# Given entries:

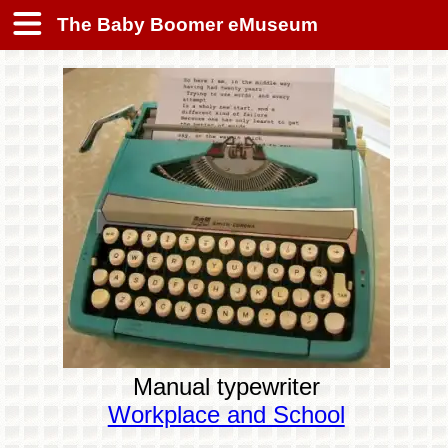
The Baby Boomer eMuseum
Manual typewriter
Workplace and School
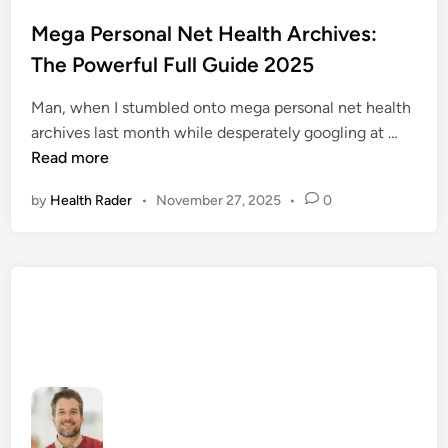
o
s
Mega Personal Net Health Archives:
t
The Powerful Full Guide 2025
e
d
Man, when I stumbled onto mega personal net health
i
M
archives last month while desperately googling at …
n
e
Read more
g
by
Health Rader
•
November 27, 2025
•
0
a
P
e
r
s
o
n
a
l
N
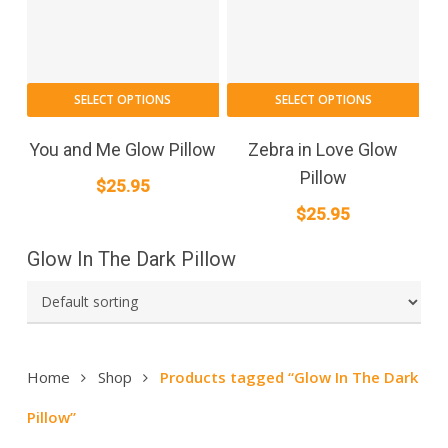
SELECT OPTIONS
SELECT OPTIONS
You and Me Glow Pillow
Zebra in Love Glow
Pillow
$
25.95
$
25.95
Glow In The Dark Pillow
Home
Shop
Products tagged “Glow In The Dark
Pillow”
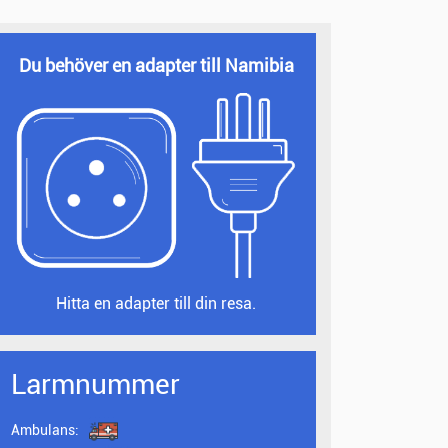
Du behöver en adapter till Namibia
Hitta en adapter till din resa.
Larmnummer
Ambulans:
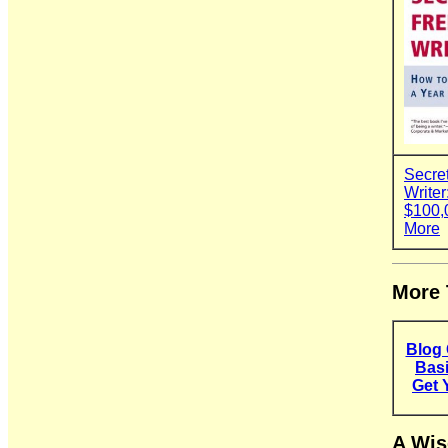
Secret
Write
$100,
More
More 
Blog 
Basi
Get 
A Wis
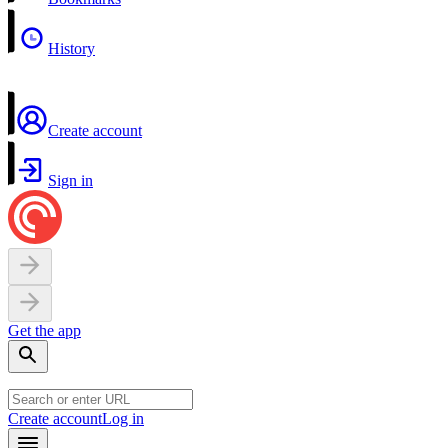
History
Create account
Sign in
Get the app
Create account
Log in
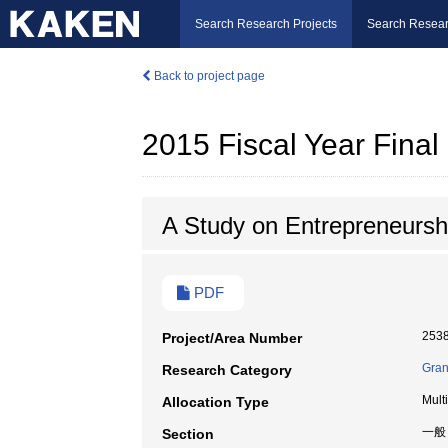
Search Research Projects
Search Resear
Back to project page
2015 Fiscal Year Fina
A Study on Entrepreneursh
PDF
253
Project/Area Number
Gran
Research Category
Mult
Allocation Type
一般
Section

# Work item:
From the "Back to project page" line to the close of the listing, restate each line word for word.

# Result of this task:
Back to project page
2015 Fiscal Year Fina
A Study on Entrepreneursh
PDF
253
Project/Area Number
Gran
Research Category
Mult
Allocation Type
一般
Section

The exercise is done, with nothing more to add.